As you will know, all of these take a gradual process of crafting and building, which may take more time than you would want. Stick with it, and know that the end goal is worth it.

Time in education

As mentioned above, part of the process of changing career is re-educating yourself in an entirely new realm. This may involve re-joining a university and spending your time studying a part-time degree. However, there are also remotely-tutored degrees that enable you to study at home. This incredibly useful for those who can’t afford to leave their job, or have a family to look after. While studying in the evening may results in a number of social and personal life sacrifices, it’s much more adaptable than being confined in a physical university. For example, you may be thinking of re-training as a civil engineer: to get your masters in civil engineering online from Michigan Tech, you would not be required to attend any physical lectures.

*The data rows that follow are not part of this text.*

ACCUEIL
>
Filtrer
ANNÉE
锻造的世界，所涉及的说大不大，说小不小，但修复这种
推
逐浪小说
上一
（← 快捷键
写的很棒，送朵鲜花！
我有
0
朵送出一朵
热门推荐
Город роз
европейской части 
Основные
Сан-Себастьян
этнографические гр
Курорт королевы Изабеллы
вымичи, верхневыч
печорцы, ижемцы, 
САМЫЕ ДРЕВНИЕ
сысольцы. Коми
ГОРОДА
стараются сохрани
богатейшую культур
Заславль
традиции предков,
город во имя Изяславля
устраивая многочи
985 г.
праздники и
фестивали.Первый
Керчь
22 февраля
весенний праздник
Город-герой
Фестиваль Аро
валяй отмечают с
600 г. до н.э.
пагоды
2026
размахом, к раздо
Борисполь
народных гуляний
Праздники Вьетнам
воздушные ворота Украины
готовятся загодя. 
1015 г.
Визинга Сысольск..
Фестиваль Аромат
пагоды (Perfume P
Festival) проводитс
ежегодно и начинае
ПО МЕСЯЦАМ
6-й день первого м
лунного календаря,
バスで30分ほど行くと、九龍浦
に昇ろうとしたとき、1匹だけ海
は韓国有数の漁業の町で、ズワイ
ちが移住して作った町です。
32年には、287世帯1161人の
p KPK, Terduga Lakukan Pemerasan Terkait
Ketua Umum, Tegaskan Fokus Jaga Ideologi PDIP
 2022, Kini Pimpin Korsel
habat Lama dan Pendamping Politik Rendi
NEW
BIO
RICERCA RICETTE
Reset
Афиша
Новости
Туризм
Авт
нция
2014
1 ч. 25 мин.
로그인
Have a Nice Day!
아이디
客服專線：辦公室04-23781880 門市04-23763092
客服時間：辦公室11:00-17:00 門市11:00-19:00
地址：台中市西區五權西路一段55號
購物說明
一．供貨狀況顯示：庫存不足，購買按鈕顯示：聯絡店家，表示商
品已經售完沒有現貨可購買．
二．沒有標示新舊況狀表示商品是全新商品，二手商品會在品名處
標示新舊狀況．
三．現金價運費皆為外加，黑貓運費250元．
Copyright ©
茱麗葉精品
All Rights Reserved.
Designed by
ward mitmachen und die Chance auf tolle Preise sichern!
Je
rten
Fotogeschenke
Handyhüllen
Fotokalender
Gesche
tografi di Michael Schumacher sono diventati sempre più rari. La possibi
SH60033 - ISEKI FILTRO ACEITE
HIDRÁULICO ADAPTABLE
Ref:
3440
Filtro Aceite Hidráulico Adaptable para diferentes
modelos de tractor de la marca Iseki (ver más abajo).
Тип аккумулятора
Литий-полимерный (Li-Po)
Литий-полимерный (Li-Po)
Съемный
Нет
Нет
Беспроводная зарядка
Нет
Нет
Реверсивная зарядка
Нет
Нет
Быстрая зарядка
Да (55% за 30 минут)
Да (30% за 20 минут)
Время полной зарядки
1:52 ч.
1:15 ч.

Similar industry jobs may appeal

You may be changing industry with the image of a ‘dream job’ motivating you to complete your degree and gain experience. However, throughout this process it’s incredibly advisable to keep an open mind and stay vigilant to other linked jobs that relate to your new industry. In fact, it’s often advised that you keep your eyes peeled for ‘under the radar’ careers, which may still appeal to you. You may be conflicted if you discover a similar job that has attracted you, but don’t see this as a distraction or a side opportunity. Investigate it further and gain an understanding of whether or not it would be something you’re interested in.

A change in industry can be intimidating not just in terms of having to learn a new subject and job from scratch, but also in terms of a change in personal commitments. It can feel unnatural to spend large portions of your week prioritizing your own needs, but it can be helped by forward-planning and managing your own expectations.